● **What is required**
Where does the string "人事管理" appear in the records? Copy every line that contains it.

(Data entries)

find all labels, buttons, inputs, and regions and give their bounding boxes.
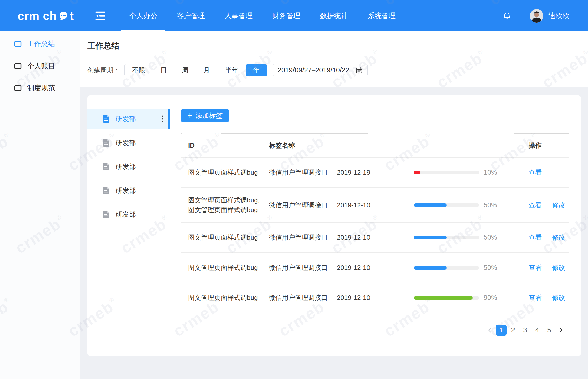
period-option-day[interactable]: 日 xyxy=(153,64,174,76)
edit-link[interactable]: 修改 xyxy=(552,201,565,210)
action-divider xyxy=(547,234,547,241)
progress-percent: 50% xyxy=(484,234,529,241)
department-item[interactable]: 研发部 xyxy=(87,156,170,177)
row-date: 2019-12-19 xyxy=(337,169,414,176)
period-option-half-year[interactable]: 半年 xyxy=(217,64,246,76)
department-item-active[interactable]: 研发部 xyxy=(87,109,170,129)
sidebar-item-label: 工作总结 xyxy=(27,39,55,49)
window-icon xyxy=(14,63,22,69)
department-list: 研发部 研发部 研发部 研发部 xyxy=(87,95,170,356)
calendar-icon xyxy=(355,66,363,74)
department-name: 研发部 xyxy=(116,138,136,147)
period-option-month[interactable]: 月 xyxy=(196,64,217,76)
progress-bar xyxy=(414,296,484,300)
table-row: 图文管理页面样式调bug 微信用户管理调接口 2019-12-19 10% 查看 xyxy=(181,158,569,188)
table-row: 图文管理页面样式调bug 微信用户管理调接口 2019-12-10 50% 查看… xyxy=(181,223,569,253)
sidebar-item-rules[interactable]: 制度规范 xyxy=(0,77,80,99)
row-actions: 查看 修改 xyxy=(529,201,569,210)
page-number-3[interactable]: 3 xyxy=(519,325,531,336)
prev-page-icon[interactable] xyxy=(485,325,495,336)
filter-panel: 工作总结 创建周期： 不限 日 周 月 半年 年 2019/09/27–2019… xyxy=(80,31,588,87)
pagination: 1 2 3 4 5 xyxy=(181,325,566,336)
edit-link[interactable]: 修改 xyxy=(552,233,565,242)
nav-item-personal-office[interactable]: 个人办公 xyxy=(121,0,165,31)
period-option-week[interactable]: 周 xyxy=(174,64,196,76)
edit-link[interactable]: 修改 xyxy=(552,263,565,272)
row-id: 图文管理页面样式调bug xyxy=(181,263,269,273)
period-option-unlimited[interactable]: 不限 xyxy=(125,64,153,76)
period-segmented-control: 不限 日 周 月 半年 年 xyxy=(124,64,267,76)
table-row: 图文管理页面样式调bug 微信用户管理调接口 2019-12-10 50% 查看… xyxy=(181,253,569,283)
department-item[interactable]: 研发部 xyxy=(87,204,170,225)
menu-fold-icon[interactable] xyxy=(94,10,107,22)
date-range-value: 2019/09/27–2019/10/22 xyxy=(278,66,349,74)
page-number-4[interactable]: 4 xyxy=(531,325,543,336)
column-header-id: ID xyxy=(181,141,269,150)
view-link[interactable]: 查看 xyxy=(529,263,542,272)
action-divider xyxy=(547,202,547,208)
period-option-year[interactable]: 年 xyxy=(246,64,267,76)
table-header-row: ID 标签名称 操作 xyxy=(181,134,569,158)
tag-table-section: + 添加标签 ID 标签名称 操作 图文管理页面样式调bug 微信用户管理调接口… xyxy=(170,95,581,356)
document-icon xyxy=(103,139,110,147)
row-id: 图文管理页面样式调bug, 图文管理页面样式调bug xyxy=(181,195,269,215)
action-divider xyxy=(547,265,547,271)
row-tag-name: 微信用户管理调接口 xyxy=(269,201,337,210)
add-tag-label: 添加标签 xyxy=(196,111,223,120)
add-tag-button[interactable]: + 添加标签 xyxy=(181,109,229,122)
next-page-icon[interactable] xyxy=(555,325,566,336)
sidebar-item-work-summary[interactable]: 工作总结 xyxy=(0,33,80,55)
sidebar-item-personal-account[interactable]: 个人账目 xyxy=(0,55,80,77)
progress-percent: 50% xyxy=(484,264,529,272)
row-tag-name: 微信用户管理调接口 xyxy=(269,233,337,242)
department-name: 研发部 xyxy=(116,162,136,171)
side-menu: 工作总结 个人账目 制度规范 xyxy=(0,31,80,379)
nav-label: 数据统计 xyxy=(320,11,348,21)
progress-percent: 10% xyxy=(484,169,529,176)
table-row: 图文管理页面样式调bug, 图文管理页面样式调bug 微信用户管理调接口 201… xyxy=(181,188,569,223)
row-date: 2019-12-10 xyxy=(337,201,414,209)
chat-bubble-icon xyxy=(58,10,69,22)
page-number-1[interactable]: 1 xyxy=(496,325,507,336)
sidebar-item-label: 个人账目 xyxy=(27,61,55,71)
main-nav: 个人办公 客户管理 人事管理 财务管理 数据统计 系统管理 xyxy=(121,0,407,31)
nav-item-customer-mgmt[interactable]: 客户管理 xyxy=(169,0,213,31)
row-actions: 查看 修改 xyxy=(529,293,569,302)
nav-label: 人事管理 xyxy=(225,11,253,21)
nav-item-hr-mgmt[interactable]: 人事管理 xyxy=(216,0,261,31)
page-number-2[interactable]: 2 xyxy=(507,325,519,336)
column-header-tag-name: 标签名称 xyxy=(269,141,337,150)
row-date: 2019-12-10 xyxy=(337,234,414,241)
department-name: 研发部 xyxy=(116,114,136,123)
view-link[interactable]: 查看 xyxy=(529,201,542,210)
logo-text-left: crm ch xyxy=(18,10,57,22)
department-item[interactable]: 研发部 xyxy=(87,180,170,201)
notification-bell-icon[interactable] xyxy=(502,11,512,21)
content-card: 研发部 研发部 研发部 研发部 xyxy=(87,95,581,356)
nav-label: 财务管理 xyxy=(272,11,300,21)
row-id: 图文管理页面样式调bug xyxy=(181,233,269,242)
avatar-image xyxy=(530,9,543,23)
department-item[interactable]: 研发部 xyxy=(87,133,170,153)
progress-percent: 50% xyxy=(484,201,529,209)
nav-item-system-mgmt[interactable]: 系统管理 xyxy=(359,0,404,31)
sidebar-item-label: 制度规范 xyxy=(27,83,55,93)
nav-item-finance-mgmt[interactable]: 财务管理 xyxy=(264,0,308,31)
more-actions-icon[interactable] xyxy=(162,116,163,122)
document-icon xyxy=(103,163,110,171)
view-link[interactable]: 查看 xyxy=(529,293,542,302)
view-link[interactable]: 查看 xyxy=(529,233,542,242)
user-avatar[interactable] xyxy=(530,9,543,23)
nav-label: 客户管理 xyxy=(177,11,205,21)
edit-link[interactable]: 修改 xyxy=(552,293,565,302)
column-header-action: 操作 xyxy=(529,141,569,150)
date-range-picker[interactable]: 2019/09/27–2019/10/22 xyxy=(273,64,368,76)
username[interactable]: 迪欧欧 xyxy=(548,11,569,21)
page-number-5[interactable]: 5 xyxy=(543,325,555,336)
row-id: 图文管理页面样式调bug xyxy=(181,293,269,303)
table-row: 图文管理页面样式调bug 微信用户管理调接口 2019-12-10 90% 查看… xyxy=(181,283,569,313)
nav-item-statistics[interactable]: 数据统计 xyxy=(312,0,356,31)
view-link[interactable]: 查看 xyxy=(529,168,542,177)
nav-label: 个人办公 xyxy=(129,11,157,21)
department-name: 研发部 xyxy=(116,210,136,219)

● **Task result**
main-nav: 个人办公 客户管理 人事管理 财务管理 数据统计 系统管理 xyxy=(121,0,407,31)
nav-label: 人事管理 xyxy=(225,11,253,21)
nav-item-hr-mgmt[interactable]: 人事管理 xyxy=(216,0,261,31)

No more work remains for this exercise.